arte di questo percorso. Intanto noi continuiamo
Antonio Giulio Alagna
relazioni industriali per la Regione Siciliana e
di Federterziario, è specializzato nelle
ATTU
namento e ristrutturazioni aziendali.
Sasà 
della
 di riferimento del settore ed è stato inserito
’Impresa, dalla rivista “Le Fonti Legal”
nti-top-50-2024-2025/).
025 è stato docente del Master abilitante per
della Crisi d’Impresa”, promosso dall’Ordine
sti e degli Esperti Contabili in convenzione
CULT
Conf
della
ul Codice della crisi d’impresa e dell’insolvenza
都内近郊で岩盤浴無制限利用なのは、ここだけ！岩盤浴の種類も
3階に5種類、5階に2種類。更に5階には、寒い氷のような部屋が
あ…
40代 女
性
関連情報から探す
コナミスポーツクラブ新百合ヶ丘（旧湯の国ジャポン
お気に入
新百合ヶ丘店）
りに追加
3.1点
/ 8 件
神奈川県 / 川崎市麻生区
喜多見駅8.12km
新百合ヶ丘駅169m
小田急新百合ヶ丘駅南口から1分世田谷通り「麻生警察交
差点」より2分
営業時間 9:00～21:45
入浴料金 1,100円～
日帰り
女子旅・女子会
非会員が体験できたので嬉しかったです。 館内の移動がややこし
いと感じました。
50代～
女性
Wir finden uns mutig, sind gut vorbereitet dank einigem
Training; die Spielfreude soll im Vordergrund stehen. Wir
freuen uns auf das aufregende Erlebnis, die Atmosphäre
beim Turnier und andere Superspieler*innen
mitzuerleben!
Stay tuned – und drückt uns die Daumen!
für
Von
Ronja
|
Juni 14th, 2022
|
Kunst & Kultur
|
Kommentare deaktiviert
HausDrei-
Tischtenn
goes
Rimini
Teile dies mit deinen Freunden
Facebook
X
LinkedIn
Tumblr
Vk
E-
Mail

### Assignment
Could you give the number of lines in the entries that contain the string "della"? Only the number, please.

### Solution
4